部会資料12を参考に2023年8月25日筆者作成

この点、上図にもあるように、特にパターン②において、親権者のほかに監護者が指定されている場合、親権者の監護権が監護者に切り出されてしまう(親権者に監護権が残らない)のか、あるいは、監護者は親権者由来の監護権をもつが監護権は引続き親権者に留保されるのかが問題となる。

仮に後者の解釈を行ったとしても、「親権者と監護者の双方ともが身上監護権を行使することがで きるものとした上で、身上監護について意見対立が生じた場合には、監護者と指定された者の判断が優先されるものとする考え方」もある(中間試案の補足説明23頁)。

ここまでは現行民法、つまり離婚後単独親権制度を前提としているが、これが離婚後共同親権制度になると、上図パターン②aは監護者ではない親権者、パターン②bは監護者である親権者ということになる。

2023年8月29日筆者作成

この問題については、下記「監護者の定めがある場合の親権の行使方法等」参照。

ここで本題である、離婚後共同親権となった場合の父母についても、監護者の定めが必要かという点に戻るが、これについては賛否両論ある。

つまり、離婚後共同親権の場合に、監護者の定めが必須であると考える謎見解があり、その主な理由は次のとおりである。

  • 離婚後の父母が、子の養育をするに当たって、日常的な事項に関する決定や事実としての監護教育を常に共同することは困難

  • 監護者の定めをすることなく、日常的な事項についても父母間の協議に基づいて親権を行う必要があるとすると、父母間の意見が対立したときに適時の意思決定をすることが困難となる結果として、子の最善の利益を害することとなりかねない

しかし、このいずれも、共同親権の行使方法にかかわる問題であり、上記「(2)親権行使に関する規律の整備」で説明したとおり、監護・教育に関する日常的な事項については監護親が単独で親権を行うことができるように提案されている。したがって、そのために監護者を指定する必要性はない。

ちなみに、「監護者が定められていない場合においても、実際に子と同居してその監護教育をするのは父母の一方のみであることがあるが、そのような場面では、父母間の明示的又は黙示的な協議により、日常的な事項に関する決定や事実としての監護教育を同居親に委ねたものと整理することができる場合が多いのではないかとの考え方があり得る」(中間試案の補足説明25頁)。
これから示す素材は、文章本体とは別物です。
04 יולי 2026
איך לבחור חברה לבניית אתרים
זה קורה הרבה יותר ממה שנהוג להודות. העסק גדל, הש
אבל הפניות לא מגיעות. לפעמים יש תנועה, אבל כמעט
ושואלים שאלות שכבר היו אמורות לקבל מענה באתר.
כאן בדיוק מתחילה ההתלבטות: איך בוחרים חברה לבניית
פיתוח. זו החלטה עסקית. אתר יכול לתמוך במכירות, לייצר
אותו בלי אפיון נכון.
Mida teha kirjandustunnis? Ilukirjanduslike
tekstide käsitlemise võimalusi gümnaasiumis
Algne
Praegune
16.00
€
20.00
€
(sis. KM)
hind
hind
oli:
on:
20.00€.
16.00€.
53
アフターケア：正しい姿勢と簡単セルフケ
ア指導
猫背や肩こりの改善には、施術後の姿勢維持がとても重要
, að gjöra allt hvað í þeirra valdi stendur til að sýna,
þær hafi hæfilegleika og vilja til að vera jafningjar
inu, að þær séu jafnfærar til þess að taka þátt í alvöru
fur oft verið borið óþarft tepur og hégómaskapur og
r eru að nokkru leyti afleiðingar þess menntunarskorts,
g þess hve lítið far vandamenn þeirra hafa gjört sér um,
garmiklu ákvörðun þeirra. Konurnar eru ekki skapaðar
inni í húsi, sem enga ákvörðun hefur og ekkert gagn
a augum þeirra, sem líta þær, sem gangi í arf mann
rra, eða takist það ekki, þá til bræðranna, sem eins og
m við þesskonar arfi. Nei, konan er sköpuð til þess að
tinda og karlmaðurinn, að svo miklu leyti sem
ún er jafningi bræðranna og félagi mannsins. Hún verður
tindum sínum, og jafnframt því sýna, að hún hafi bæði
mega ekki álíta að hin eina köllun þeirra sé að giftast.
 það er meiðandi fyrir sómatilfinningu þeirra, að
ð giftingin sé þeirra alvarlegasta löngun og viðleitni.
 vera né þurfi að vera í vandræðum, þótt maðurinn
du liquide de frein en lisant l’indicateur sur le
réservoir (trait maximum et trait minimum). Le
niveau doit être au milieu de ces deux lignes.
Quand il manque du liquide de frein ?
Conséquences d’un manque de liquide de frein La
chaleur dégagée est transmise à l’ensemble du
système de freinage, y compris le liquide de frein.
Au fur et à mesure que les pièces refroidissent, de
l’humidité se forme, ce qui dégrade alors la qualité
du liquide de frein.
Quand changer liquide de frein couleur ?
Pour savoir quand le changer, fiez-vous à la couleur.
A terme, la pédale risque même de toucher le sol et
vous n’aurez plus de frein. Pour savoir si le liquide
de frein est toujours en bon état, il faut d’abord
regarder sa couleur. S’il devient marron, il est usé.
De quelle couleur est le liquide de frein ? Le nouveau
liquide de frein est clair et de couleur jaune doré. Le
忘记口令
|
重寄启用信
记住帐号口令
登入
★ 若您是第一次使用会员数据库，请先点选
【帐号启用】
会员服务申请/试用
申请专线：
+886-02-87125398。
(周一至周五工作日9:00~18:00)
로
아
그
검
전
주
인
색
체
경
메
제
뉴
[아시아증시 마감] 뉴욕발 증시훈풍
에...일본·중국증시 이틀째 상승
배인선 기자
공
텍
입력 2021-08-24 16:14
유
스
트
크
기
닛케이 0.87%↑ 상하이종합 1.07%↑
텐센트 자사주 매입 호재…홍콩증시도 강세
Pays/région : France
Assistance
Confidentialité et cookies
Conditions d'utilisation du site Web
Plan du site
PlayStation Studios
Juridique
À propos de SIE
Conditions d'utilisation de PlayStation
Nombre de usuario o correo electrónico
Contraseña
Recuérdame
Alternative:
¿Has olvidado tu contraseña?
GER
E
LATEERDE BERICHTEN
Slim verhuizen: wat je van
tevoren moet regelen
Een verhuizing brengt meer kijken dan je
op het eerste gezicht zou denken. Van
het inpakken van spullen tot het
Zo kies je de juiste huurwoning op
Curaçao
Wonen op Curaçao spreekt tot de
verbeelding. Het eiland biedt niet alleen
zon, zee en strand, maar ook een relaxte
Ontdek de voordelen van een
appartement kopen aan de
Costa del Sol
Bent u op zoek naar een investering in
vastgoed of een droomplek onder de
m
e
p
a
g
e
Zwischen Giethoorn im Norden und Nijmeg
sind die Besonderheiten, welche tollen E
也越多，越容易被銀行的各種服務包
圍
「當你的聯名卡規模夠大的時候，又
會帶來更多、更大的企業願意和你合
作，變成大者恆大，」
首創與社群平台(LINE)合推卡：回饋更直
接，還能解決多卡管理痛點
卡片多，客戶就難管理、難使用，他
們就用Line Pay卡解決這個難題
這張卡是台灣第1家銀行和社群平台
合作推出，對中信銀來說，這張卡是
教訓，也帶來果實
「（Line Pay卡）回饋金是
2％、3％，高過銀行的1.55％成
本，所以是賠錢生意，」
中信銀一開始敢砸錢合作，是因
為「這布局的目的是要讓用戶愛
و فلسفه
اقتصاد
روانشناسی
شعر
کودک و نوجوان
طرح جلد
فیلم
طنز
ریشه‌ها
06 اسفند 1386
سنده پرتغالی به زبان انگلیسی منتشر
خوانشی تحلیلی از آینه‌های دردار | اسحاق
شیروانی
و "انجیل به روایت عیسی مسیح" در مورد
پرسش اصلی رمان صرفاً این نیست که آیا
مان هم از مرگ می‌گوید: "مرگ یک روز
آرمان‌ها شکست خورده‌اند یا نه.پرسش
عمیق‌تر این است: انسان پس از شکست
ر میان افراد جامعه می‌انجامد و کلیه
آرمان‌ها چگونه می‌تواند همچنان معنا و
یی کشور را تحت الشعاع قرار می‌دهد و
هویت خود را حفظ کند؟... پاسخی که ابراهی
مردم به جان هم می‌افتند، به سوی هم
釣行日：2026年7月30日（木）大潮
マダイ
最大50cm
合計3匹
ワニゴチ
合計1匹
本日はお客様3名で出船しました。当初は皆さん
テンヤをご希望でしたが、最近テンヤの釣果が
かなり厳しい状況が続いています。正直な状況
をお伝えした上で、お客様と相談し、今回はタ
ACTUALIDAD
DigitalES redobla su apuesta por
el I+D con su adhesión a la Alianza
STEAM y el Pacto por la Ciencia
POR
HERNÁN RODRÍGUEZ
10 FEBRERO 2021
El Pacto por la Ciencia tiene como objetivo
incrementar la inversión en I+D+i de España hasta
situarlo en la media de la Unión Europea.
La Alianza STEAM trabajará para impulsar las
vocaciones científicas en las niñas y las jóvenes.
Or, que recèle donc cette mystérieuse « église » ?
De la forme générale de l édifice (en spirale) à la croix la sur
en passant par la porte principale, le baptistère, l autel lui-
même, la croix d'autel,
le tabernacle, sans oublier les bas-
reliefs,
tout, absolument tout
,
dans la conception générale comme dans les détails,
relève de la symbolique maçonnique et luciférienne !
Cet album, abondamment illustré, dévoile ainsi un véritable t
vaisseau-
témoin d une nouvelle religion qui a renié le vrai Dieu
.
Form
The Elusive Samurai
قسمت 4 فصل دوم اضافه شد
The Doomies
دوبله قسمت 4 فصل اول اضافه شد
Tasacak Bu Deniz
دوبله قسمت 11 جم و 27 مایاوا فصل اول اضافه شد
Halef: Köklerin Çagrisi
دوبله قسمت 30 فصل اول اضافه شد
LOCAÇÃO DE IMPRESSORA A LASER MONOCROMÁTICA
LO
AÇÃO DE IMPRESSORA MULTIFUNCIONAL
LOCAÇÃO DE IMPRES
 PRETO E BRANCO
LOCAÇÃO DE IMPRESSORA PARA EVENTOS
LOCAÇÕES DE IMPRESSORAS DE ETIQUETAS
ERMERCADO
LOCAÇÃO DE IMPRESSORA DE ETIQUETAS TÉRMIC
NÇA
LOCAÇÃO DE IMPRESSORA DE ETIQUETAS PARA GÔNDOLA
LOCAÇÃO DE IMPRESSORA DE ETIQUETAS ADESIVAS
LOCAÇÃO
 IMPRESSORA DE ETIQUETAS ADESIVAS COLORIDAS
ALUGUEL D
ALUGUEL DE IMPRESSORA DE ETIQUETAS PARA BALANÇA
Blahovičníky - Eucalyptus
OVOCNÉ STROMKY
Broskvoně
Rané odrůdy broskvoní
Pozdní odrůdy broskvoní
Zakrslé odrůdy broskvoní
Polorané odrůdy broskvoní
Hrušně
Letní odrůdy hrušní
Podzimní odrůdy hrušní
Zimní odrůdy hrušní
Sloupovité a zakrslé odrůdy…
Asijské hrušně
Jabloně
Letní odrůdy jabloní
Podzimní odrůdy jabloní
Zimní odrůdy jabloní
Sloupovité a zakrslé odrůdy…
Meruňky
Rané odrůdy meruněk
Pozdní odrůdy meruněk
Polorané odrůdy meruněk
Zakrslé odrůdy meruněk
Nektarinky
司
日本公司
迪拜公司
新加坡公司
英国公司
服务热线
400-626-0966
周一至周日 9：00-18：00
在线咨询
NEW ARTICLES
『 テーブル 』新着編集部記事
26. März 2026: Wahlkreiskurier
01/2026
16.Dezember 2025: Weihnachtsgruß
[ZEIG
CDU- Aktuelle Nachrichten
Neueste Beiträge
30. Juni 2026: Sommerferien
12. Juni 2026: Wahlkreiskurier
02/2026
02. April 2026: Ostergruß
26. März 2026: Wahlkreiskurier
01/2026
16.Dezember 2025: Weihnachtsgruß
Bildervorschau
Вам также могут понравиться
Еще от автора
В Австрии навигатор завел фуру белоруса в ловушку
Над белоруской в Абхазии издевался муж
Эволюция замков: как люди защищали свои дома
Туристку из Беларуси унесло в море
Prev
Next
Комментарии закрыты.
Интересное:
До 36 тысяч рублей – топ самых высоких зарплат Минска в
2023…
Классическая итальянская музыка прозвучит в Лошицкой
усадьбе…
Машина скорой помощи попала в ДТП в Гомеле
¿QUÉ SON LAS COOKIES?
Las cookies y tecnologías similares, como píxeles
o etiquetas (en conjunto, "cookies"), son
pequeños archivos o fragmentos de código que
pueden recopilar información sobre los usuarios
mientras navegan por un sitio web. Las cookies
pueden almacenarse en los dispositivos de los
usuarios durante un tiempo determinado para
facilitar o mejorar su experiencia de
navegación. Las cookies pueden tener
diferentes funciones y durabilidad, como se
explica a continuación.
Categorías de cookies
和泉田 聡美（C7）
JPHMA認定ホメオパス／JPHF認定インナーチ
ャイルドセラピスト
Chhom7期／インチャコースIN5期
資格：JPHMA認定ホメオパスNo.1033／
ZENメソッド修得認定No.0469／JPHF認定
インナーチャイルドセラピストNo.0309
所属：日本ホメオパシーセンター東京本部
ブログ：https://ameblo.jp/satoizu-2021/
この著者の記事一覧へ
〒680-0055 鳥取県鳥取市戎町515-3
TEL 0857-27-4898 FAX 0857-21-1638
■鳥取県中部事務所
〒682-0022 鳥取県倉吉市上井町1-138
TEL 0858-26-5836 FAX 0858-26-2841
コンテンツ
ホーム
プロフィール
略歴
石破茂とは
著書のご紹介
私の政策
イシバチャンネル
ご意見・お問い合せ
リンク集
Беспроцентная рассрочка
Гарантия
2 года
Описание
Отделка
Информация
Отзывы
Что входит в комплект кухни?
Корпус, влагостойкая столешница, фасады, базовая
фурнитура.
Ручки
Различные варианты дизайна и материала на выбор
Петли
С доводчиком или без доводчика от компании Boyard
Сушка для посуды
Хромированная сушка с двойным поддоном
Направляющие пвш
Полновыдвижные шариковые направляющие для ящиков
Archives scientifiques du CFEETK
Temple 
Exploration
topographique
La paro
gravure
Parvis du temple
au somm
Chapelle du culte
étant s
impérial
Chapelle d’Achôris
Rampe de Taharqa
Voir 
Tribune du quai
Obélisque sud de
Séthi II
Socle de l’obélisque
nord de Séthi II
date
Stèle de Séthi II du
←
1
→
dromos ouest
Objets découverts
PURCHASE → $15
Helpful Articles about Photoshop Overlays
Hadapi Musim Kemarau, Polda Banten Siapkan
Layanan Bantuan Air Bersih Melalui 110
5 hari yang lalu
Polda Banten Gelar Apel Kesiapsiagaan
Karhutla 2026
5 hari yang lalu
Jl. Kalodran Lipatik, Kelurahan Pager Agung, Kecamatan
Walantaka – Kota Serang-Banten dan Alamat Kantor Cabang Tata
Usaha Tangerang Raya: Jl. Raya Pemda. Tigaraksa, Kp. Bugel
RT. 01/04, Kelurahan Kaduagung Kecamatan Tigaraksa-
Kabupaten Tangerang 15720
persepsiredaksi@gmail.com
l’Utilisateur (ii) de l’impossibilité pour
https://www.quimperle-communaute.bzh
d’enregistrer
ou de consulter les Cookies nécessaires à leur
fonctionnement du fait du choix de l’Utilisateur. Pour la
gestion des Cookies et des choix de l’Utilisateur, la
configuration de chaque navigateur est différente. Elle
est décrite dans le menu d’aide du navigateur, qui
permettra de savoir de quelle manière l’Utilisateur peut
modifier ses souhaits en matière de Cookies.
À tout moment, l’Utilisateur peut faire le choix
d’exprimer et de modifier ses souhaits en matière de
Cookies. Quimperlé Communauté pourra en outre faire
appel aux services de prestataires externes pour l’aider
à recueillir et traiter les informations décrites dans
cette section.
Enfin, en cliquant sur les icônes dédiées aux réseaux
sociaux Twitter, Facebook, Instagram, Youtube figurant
このような観点から、要綱案たたき台では、部会資料26同様、「監護者の定めを一律には要求しないものとしている」とのこと(補足説明13頁)。

なお、要綱案たたき台によると、協議離婚の際には、監護者の定め又は「監護の分掌(分担)」を父母の協議により定めるものとされ、協議が調わなければ家庭裁判所がこれを定めるとされている。一見、これを読むと監護者の定めを要求しているのではないかと疑問を抱く。

おそらく、監護者の定め又は「監護の分掌(分担)」とされ、両者を繋ぐのは「又は」であること、また、これは現行民法第766条第1項を意識した提案となっているところ、同条項は、「父母が協議上の離婚をするときは、子の監護をすべき者、父又は母と子との面会及びその他の交流、子の監護に要する費用の分担その他の子の監護について必要な事項は、その協議で定める」と定めており、監護者や「監護の分掌(分担)」は「その他のこの監護について必要な事項」の例示に過ぎず、それぞれを定めることを一律には求めていないという整理だろう(相当わかりづらい)。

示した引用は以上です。